The rupee depreciated steadily last week as volatility spiked on a bevy of global events, impacting the currency markets. The Indian currency hit an all-time low of 72.25 against the dollar on Monday.

It is one of the weakest performing emerging market currency, losing 3.9 per cent against the dollar since the beginning of the month. Infact, it depreciated against all major currencies, faring better only against South African rand and the Brazilian real.

The rupee faced pressure as FPIs net sold shares worth ₹5,088 crore in the past five trading sessions till Monday. It opened sharply lower on Monday as the US imposed additional tariffs on Chinese imports and cancelled the postponement of previous tariffs as a reaction to China’s retaliatory tariff on imports from America.

However, stimulus measures announced by Finance Minister Nirmala Seetharaman on Friday and US President Donald Trump’s latest statement on the possibility of renewed trade talks with China, calmed the markets and the Indian currency recovered to close at 71.48 on Tuesday. The announcement of the RBI approving the transfer of ₹1.76 lakh crore to the Indian government comes as an icing on the cake as it is expected to significantly boost the liquidity condition.

Fed watch

Theminutes of the FOMC meeting released last Wednesday showed that the committee members were divided about the July rate cut, raising doubts over the possibility of further interest rate cut in September meeting and fuelling short-term rally in dollar.

In his statement at the Jackson Hole economic symposium, Fed Chair Powell reiterated that the US economy is in a strong position and acknowledged that global growth has been deteriorating. He also stated that there’s no fixed rule book for trade uncertainties.

However, he stopped short of giving any clue about future interest-rate path by stating that he “will act as appropriate to sustain the expansion”.

The dollar index broke out of the critical 98 level, and sustained above that level for three trading sessions last week. But the dollar faced selling pressure on Friday as China placed additional tariff on $75 billion worth of imports from US from September 1. In response, the US imposed additional 5 per cent tariff on the existing $250 billion worth of products, and the remaining $300 billion of imports, which was to be taxed at 10 per cent, will be taxed at 15 per cent.

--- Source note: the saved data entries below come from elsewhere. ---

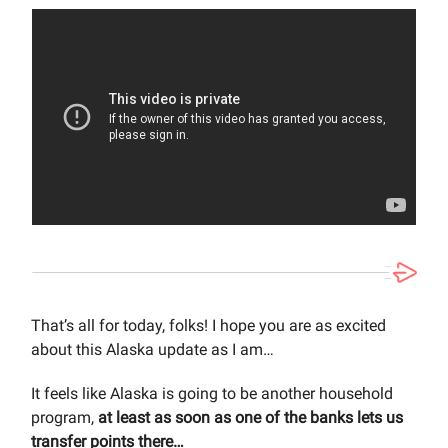
That’s all for today, folks! I hope you are as excited
about this Alaska update as I am…
It feels like Alaska is going to be another household
program,
at least as soon as one of the banks lets us
transfer points there…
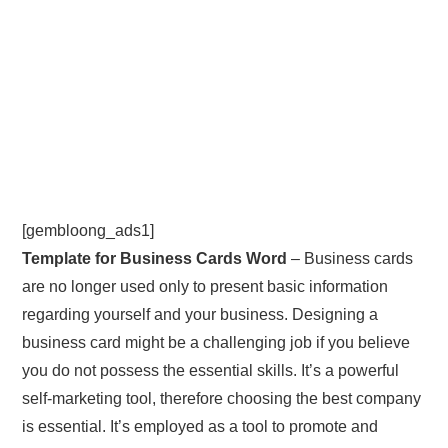
[gembloong_ads1]
Template for Business Cards Word
– Business cards
are no longer used only to present basic information
regarding yourself and your business. Designing a
business card might be a challenging job if you believe
you do not possess the essential skills. It’s a powerful
self-marketing tool, therefore choosing the best company
is essential. It’s employed as a tool to promote and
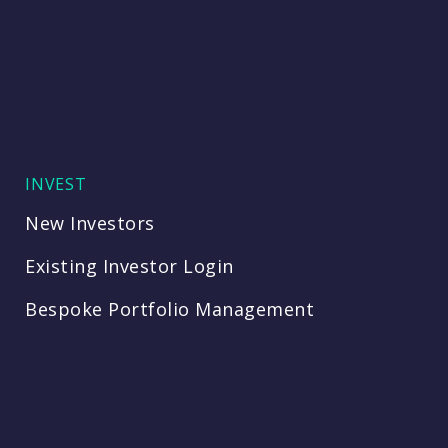
INVEST
New Investors
Existing Investor Login
Bespoke Portfolio Management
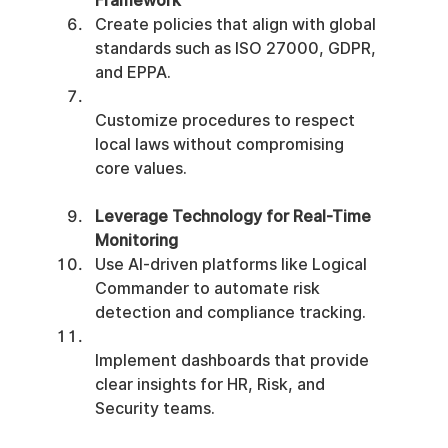
Framework
Create policies that align with global 
standards such as ISO 27000, GDPR, 
and EPPA.
Customize procedures to respect 
local laws without compromising 
core values.
Leverage Technology for Real-Time 
Monitoring
Use AI-driven platforms like Logical 
Commander to automate risk 
detection and compliance tracking.
Implement dashboards that provide 
clear insights for HR, Risk, and 
Security teams.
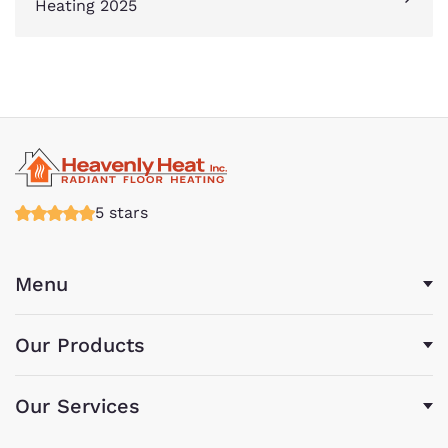
Heating 2025
5 stars
Menu
Our Products
Our Services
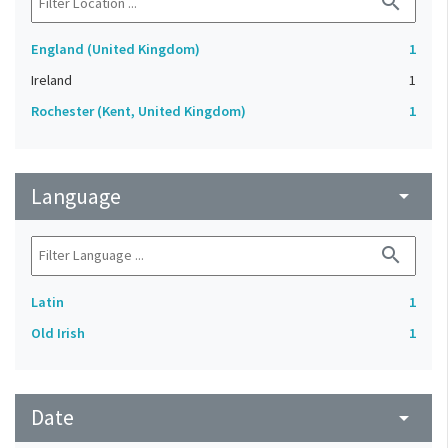
search
England (United Kingdom)
1
Ireland
1
Rochester (Kent, United Kingdom)
1
Language
arrow_drop_down
search
Latin
1
Old Irish
1
Date
arrow_drop_down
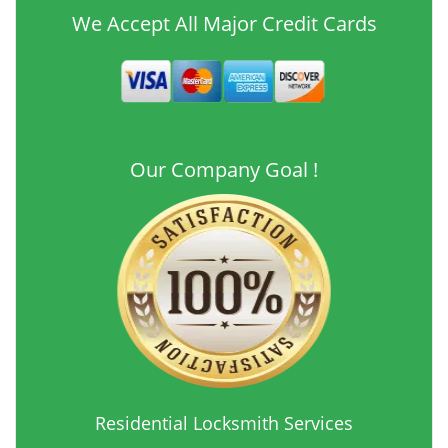
We Accept All Major Credit Cards
Our Company Goal !
Residential Locksmith Services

Technically, there’s a noticeable rejection in price between 98.25 and 98.45. As of result of that, weekly closing of the index was below 98, arresting the bullish momentum. Hence, until dollar index breaches 98.50 on closing basis, it will stay within consolidation range, increasing the probability of a decline to 97.10 in coming days.

Dynamic 50-day moving average support occurs at the same level. Immediate support is at 97.80, where the 20-day moving average is placed. Below 97.80 and 97.10, previous price action low at 96.50 is a reasonable support.

Outlook

The rupee is gaining traction after hitting a lifetime low 72.25 from where the recovery looks very sharp. On Tuesday, the currency opened higher at 71.72 against previous day’s close of 72.02, and after hitting an intra-day low of 71.87, it continued to appreciate, marking an intra-day high of 71.45 before closing at 71.48.

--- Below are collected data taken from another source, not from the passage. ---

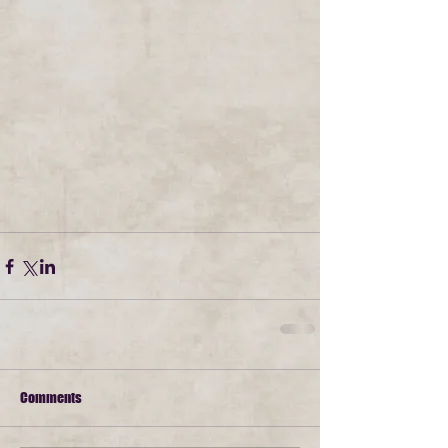
Comments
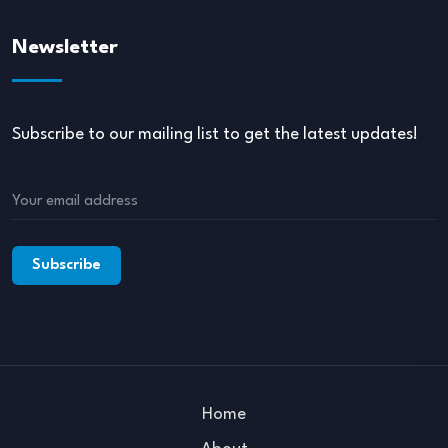
Newsletter
Subscribe to our mailing list to get the latest updates!
Home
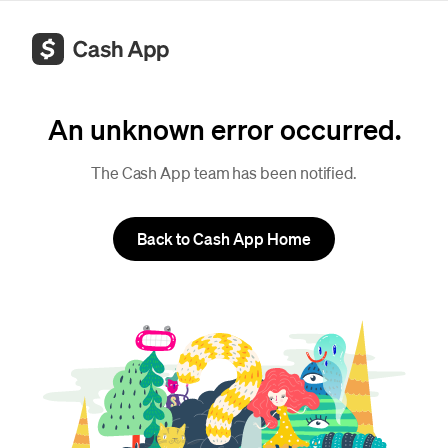
An unknown error occurred.
The Cash App team has been notified.
Back to Cash App Home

The new measures from the government seem to have instilled confidence and the price action indicates increased buying interest for the rupee, as we could observe a candlestick pattern in the chart, denoting a reversal in trend in favour of rupee. The rupee will trade with a positive bias until it stays above 72. With nearest resistance coming at 71.40, the Indian currency could consolidate between 71.40 and 72 for a while before trending in any direction. Fibonacci retracement level of 23 per cent of previous swing falls at 71.30 and, hence, rupee will find resistance zone between 71.30 and 71.40.